[Collected data]
+--

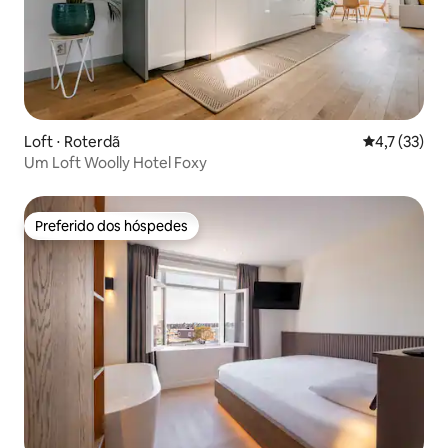
Loft ⋅ Roterdã
4,7 de uma a
4,7 (33)
Um Loft Woolly Hotel Foxy
Preferido dos hóspedes
Preferido dos hóspedes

+--

Word-for-word repeat, images excluded: return all the data.

Loft ⋅ Roterdã
4,7 de uma a
4,7 (33)
Um Loft Woolly Hotel Foxy
Preferido dos hóspedes
Preferido dos hóspedes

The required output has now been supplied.